What to produce - Search the material below for the string "자연스럽게". Return every line that holds it.

[Supplied material]

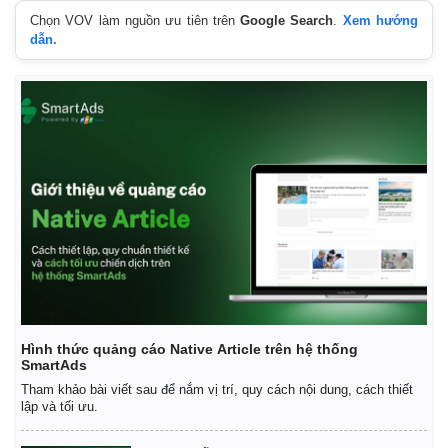
Chọn VOV làm nguồn ưu tiên trên
Google Search
.
Xem hướng
dẫn.
Thế giới
Multimedia
Quan sát
Video
Cuộc sống đó đây
Ảnh
Hồ sơ
E-Magazine
Hình thức quảng cáo Native Article trên hệ thống
Infographic
SmartAds
Tham khảo bài viết sau để nắm vị trí, quy cách nội dung, cách thiết
lập và tối ưu.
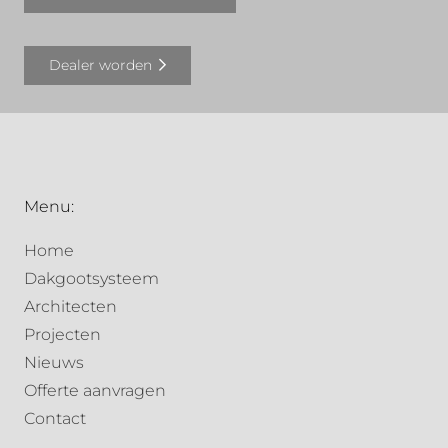
Dealer worden
Menu:
Home
Dakgootsysteem
Architecten
Projecten
Nieuws
Offerte aanvragen
Contact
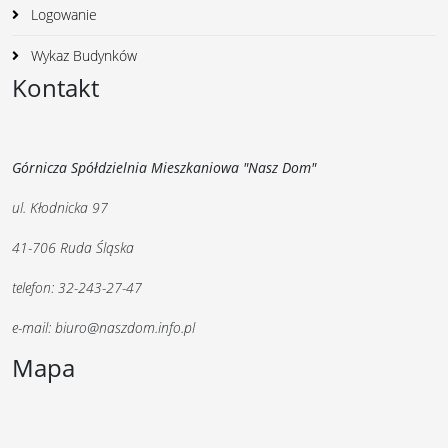
Logowanie
Wykaz Budynków
Kontakt
Górnicza Spółdzielnia Mieszkaniowa "Nasz Dom"
ul. Kłodnicka 97
41-706 Ruda Śląska
telefon: 32-243-27-47
e-mail: biuro@naszdom.info.pl
Mapa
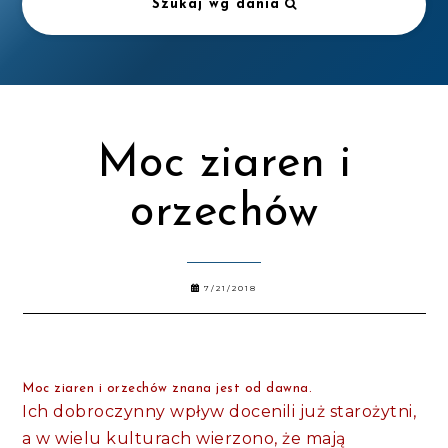
Szukaj wg dania
Moc ziaren i
orzechów
7/21/2018
Moc ziaren i orzechów znana jest od dawna.
Ich dobroczynny wpływ docenili już starożytni,
a w wielu kulturach wierzono, że mają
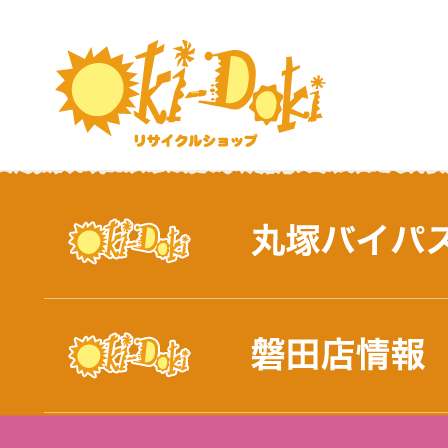
おしらせ｜浜松市と磐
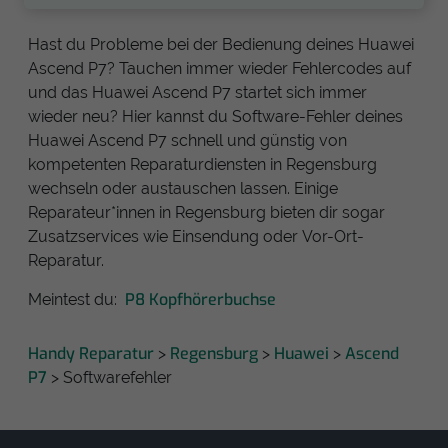
Hast du Probleme bei der Bedienung deines Huawei
Ascend P7? Tauchen immer wieder Fehlercodes auf
und das Huawei Ascend P7 startet sich immer
wieder neu? Hier kannst du Software-Fehler deines
Huawei Ascend P7 schnell und günstig von
kompetenten Reparaturdiensten in Regensburg
wechseln oder austauschen lassen. Einige
Reparateur*innen in Regensburg bieten dir sogar
Zusatzservices wie Einsendung oder Vor-Ort-
Reparatur.
P8 Kopfhörerbuchse
Meintest du:
Handy Reparatur
Regensburg
Huawei
Ascend
>
>
>
P7
> Softwarefehler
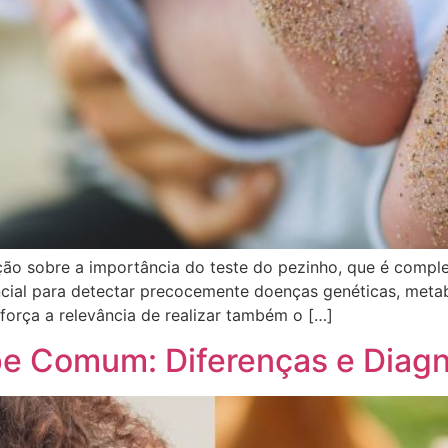
ção sobre a importância do teste do pezinho, que é compl
cial para detectar precocemente doenças genéticas, metab
força a relevância de realizar também o […]
ipe Comum: Diferenças e Diag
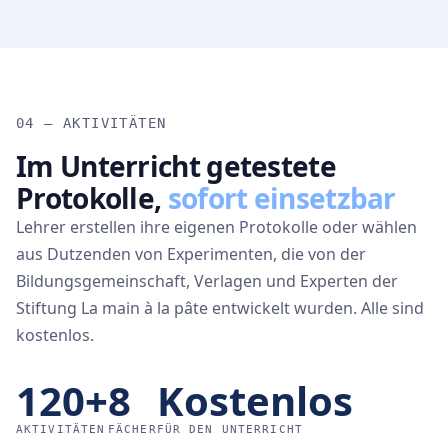
04 — AKTIVITÄTEN
Im Unterricht getestete
Protokolle,
sofort einsetzbar
Lehrer erstellen ihre eigenen Protokolle oder wählen
aus Dutzenden von Experimenten, die von der
Bildungsgemeinschaft, Verlagen und Experten der
Stiftung La main à la pâte entwickelt wurden. Alle sind
kostenlos.
120+
8
Kostenlos
AKTIVITÄTEN
FÄCHER
FÜR DEN UNTERRICHT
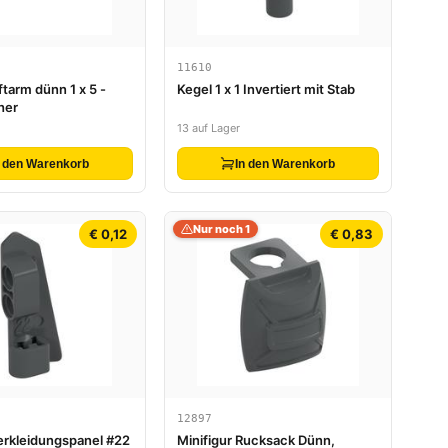
11610
ftarm dünn 1 x 5 -
Kegel 1 x 1 Invertiert mit Stab
her
13 auf Lager
n den Warenkorb
In den Warenkorb
Nur noch 1
€ 0,12
€ 0,83
12897
erkleidungspanel #22
Minifigur Rucksack Dünn,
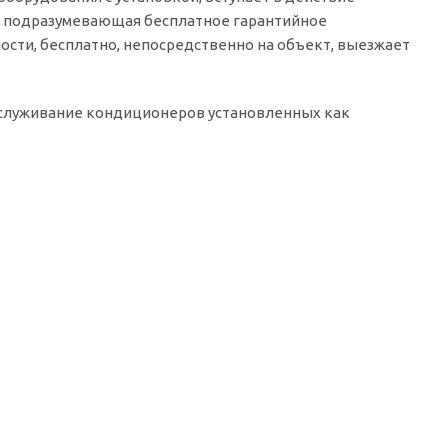
, подразумевающая бесплатное гарантийное
ости, бесплатно, непосредственно на объект, выезжает
бслуживание кондиционеров установленных как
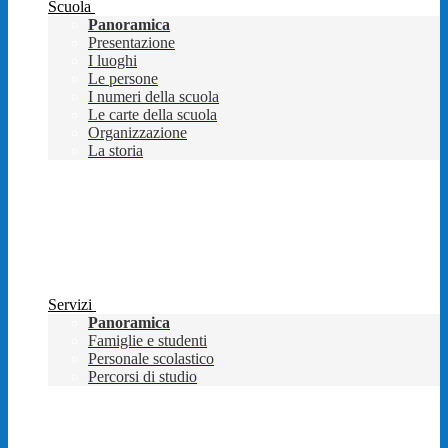
Scuola
Panoramica
Presentazione
I luoghi
Le persone
I numeri della scuola
Le carte della scuola
Organizzazione
La storia
Servizi
Panoramica
Famiglie e studenti
Personale scolastico
Percorsi di studio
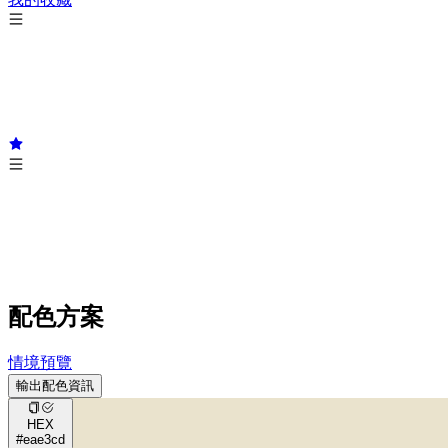
配色方案
情境預覽
輸出配色資訊
HEX
#eae3cd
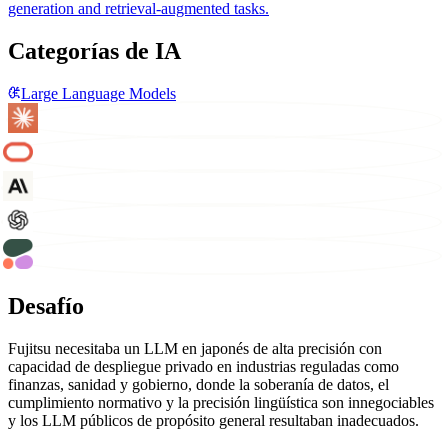
generation and retrieval-augmented tasks.
Categorías de IA
Large Language Models
Desafío
Fujitsu necesitaba un LLM en japonés de alta precisión con
capacidad de despliegue privado en industrias reguladas como
finanzas, sanidad y gobierno, donde la soberanía de datos, el
cumplimiento normativo y la precisión lingüística son innegociables
y los LLM públicos de propósito general resultaban inadecuados.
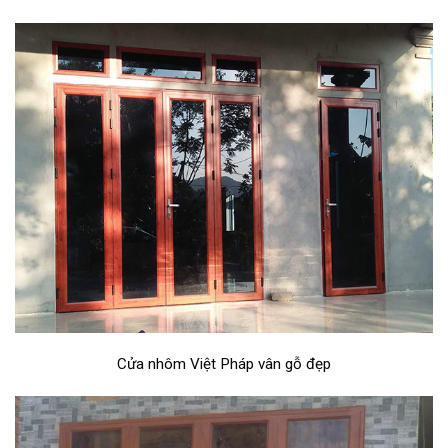
Cửa nhôm Việt Pháp vân gỗ đẹp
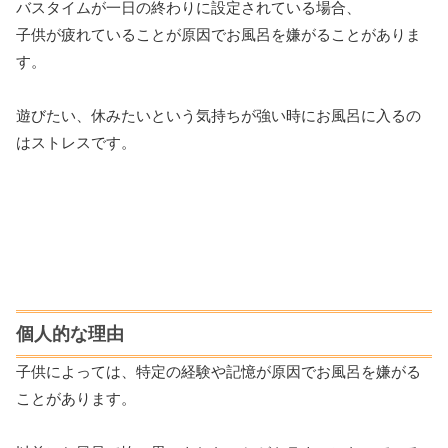
バスタイムが一日の終わりに設定されている場合、
子供が疲れていることが原因でお風呂を嫌がることがありま
す。
遊びたい、休みたいという気持ちが強い時にお風呂に入るの
はストレスです。
個人的な理由
子供によっては、特定の経験や記憶が原因でお風呂を嫌がる
ことがあります。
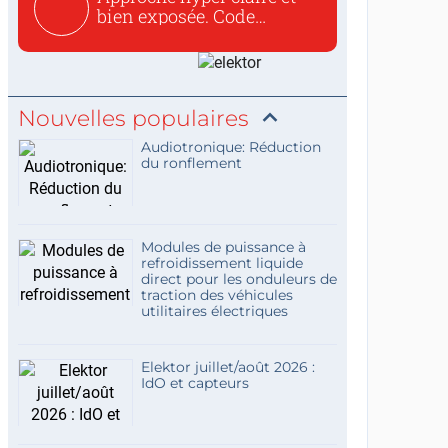
bien exposée. Code
concis...
Nouvelles populaires
Audiotronique: Réduction
du ronflement
Modules de puissance à
refroidissement liquide
direct pour les onduleurs de
traction des véhicules
utilitaires électriques
Elektor juillet/août 2026 :
IdO et capteurs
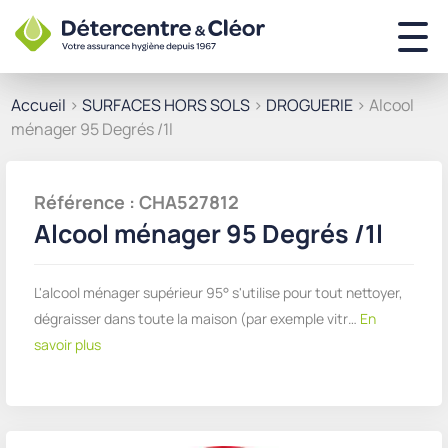
Accueil
>
SURFACES HORS SOLS
>
DROGUERIE
> Alcool
ménager 95 Degrés /1l
Référence : CHA527812
Alcool ménager 95 Degrés /1l
L'alcool ménager supérieur 95° s'utilise pour tout nettoyer,
dégraisser dans toute la maison (par exemple vitr…
En
savoir plus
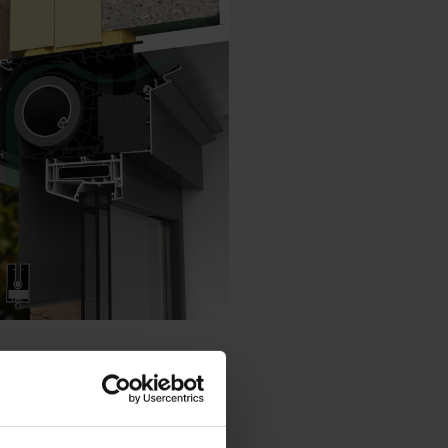
Danés - Dinamarca
Norwegian - Norway
Sueco - suecia
English - Ireland
English - Canada
Middle East
Russian - Russia
Chinese - China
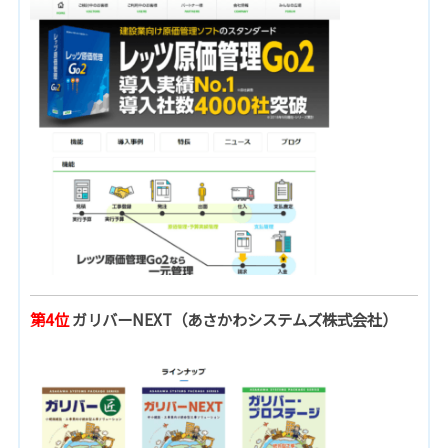
第4位
ガリバーNEXT（あさかわシステムズ株式会社）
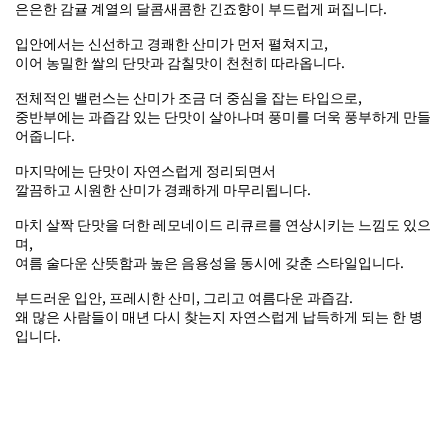
은은한 감귤 계열의 달콤새콤한 긴죠향이 부드럽게 퍼집니다.
입안에서는 신선하고 경쾌한 산미가 먼저 펼쳐지고,
이어 농밀한 쌀의 단맛과 감칠맛이 천천히 따라옵니다.
전체적인 밸런스는 산미가 조금 더 중심을 잡는 타입으로,
중반부에는 과즙감 있는 단맛이 살아나며 풍미를 더욱 풍부하게 만들
어줍니다.
마지막에는 단맛이 자연스럽게 정리되면서
깔끔하고 시원한 산미가 경쾌하게 마무리됩니다.
마치 살짝 단맛을 더한 레모네이드 리큐르를 연상시키는 느낌도 있으
며,
여름 술다운 산뜻함과 높은 음용성을 동시에 갖춘 스타일입니다.
부드러운 입안, 프레시한 산미, 그리고 여름다운 과즙감.
왜 많은 사람들이 매년 다시 찾는지 자연스럽게 납득하게 되는 한 병
입니다.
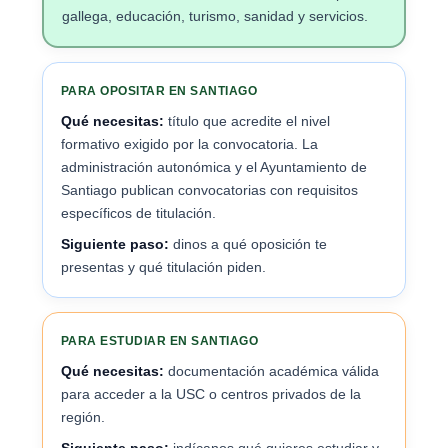
gallega, educación, turismo, sanidad y servicios.
PARA OPOSITAR EN SANTIAGO
Qué necesitas:
título que acredite el nivel
formativo exigido por la convocatoria. La
administración autonómica y el Ayuntamiento de
Santiago publican convocatorias con requisitos
específicos de titulación.
Siguiente paso:
dinos a qué oposición te
presentas y qué titulación piden.
PARA ESTUDIAR EN SANTIAGO
Qué necesitas:
documentación académica válida
para acceder a la USC o centros privados de la
región.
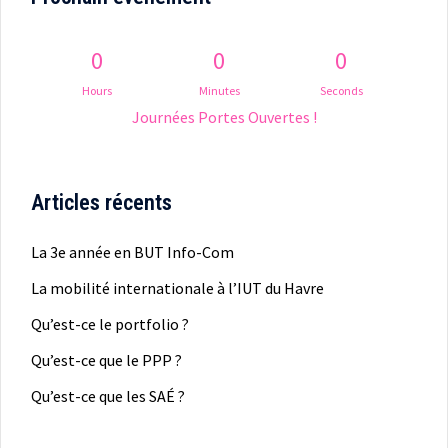
0
0
0
Hours
Minutes
Seconds
Journées Portes Ouvertes !
Articles récents
La 3e année en BUT Info-Com
La mobilité internationale à l’IUT du Havre
Qu’est-ce le portfolio ?
Qu’est-ce que le PPP ?
Qu’est-ce que les SAÉ ?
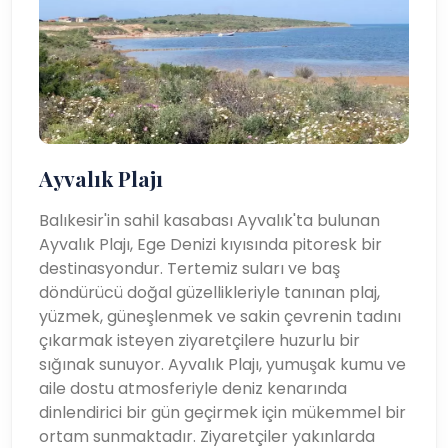
Ayvalık Plajı
Balıkesir'in sahil kasabası Ayvalık'ta bulunan
Ayvalık Plajı, Ege Denizi kıyısında pitoresk bir
destinasyondur. Tertemiz suları ve baş
döndürücü doğal güzellikleriyle tanınan plaj,
yüzmek, güneşlenmek ve sakin çevrenin tadını
çıkarmak isteyen ziyaretçilere huzurlu bir
sığınak sunuyor. Ayvalık Plajı, yumuşak kumu ve
aile dostu atmosferiyle deniz kenarında
dinlendirici bir gün geçirmek için mükemmel bir
ortam sunmaktadır. Ziyaretçiler yakınlarda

[/Supplied material]

Result of the task -
마지막에는 단맛이 자연스럽게 정리되면서
왜 많은 사람들이 매년 다시 찾는지 자연스럽게 납득하게 되는 한 병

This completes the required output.